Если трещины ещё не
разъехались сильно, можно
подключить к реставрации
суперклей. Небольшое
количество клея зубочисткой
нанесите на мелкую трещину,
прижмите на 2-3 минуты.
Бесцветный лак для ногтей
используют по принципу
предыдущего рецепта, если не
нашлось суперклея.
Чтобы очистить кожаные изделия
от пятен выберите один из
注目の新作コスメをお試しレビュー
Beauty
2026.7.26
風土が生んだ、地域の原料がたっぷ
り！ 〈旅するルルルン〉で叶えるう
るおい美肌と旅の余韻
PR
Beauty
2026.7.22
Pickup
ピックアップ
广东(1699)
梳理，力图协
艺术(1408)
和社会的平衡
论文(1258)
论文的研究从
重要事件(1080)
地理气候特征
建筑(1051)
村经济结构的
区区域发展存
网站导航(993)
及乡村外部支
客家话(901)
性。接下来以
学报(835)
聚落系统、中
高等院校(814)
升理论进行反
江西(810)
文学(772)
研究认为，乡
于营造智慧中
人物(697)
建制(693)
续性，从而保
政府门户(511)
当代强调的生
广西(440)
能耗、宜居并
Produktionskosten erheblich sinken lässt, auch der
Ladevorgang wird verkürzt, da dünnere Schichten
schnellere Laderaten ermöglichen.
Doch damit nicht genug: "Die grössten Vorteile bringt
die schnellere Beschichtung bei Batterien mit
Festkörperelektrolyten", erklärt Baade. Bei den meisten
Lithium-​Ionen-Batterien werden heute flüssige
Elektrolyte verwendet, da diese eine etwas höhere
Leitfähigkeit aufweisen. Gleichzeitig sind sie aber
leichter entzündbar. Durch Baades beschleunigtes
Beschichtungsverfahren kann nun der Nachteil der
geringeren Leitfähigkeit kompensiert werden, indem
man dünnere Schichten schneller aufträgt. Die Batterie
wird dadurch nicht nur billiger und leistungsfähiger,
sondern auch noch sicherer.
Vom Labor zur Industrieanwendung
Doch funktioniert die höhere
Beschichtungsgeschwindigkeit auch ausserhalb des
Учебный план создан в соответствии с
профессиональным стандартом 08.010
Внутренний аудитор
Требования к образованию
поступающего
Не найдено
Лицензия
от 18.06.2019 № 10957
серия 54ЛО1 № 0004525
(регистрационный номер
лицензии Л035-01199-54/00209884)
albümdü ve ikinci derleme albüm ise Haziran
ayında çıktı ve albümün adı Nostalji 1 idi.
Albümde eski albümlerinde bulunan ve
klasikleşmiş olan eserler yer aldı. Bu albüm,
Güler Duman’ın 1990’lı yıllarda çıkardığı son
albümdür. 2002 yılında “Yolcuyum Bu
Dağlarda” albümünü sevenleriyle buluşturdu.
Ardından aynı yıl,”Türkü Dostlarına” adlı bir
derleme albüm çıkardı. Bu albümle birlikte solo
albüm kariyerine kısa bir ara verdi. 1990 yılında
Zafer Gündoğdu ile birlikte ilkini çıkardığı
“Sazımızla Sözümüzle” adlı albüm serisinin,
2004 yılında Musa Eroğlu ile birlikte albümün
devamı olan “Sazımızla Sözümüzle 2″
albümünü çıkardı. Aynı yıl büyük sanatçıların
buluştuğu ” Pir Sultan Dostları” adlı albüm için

+ + + + + + +

◆ What is needed: The answer consists of every line above in which the word "schnellere" occurs.

◆ Completed task:
schnellere Laderaten ermöglichen.
die schnellere Beschichtung bei Batterien mit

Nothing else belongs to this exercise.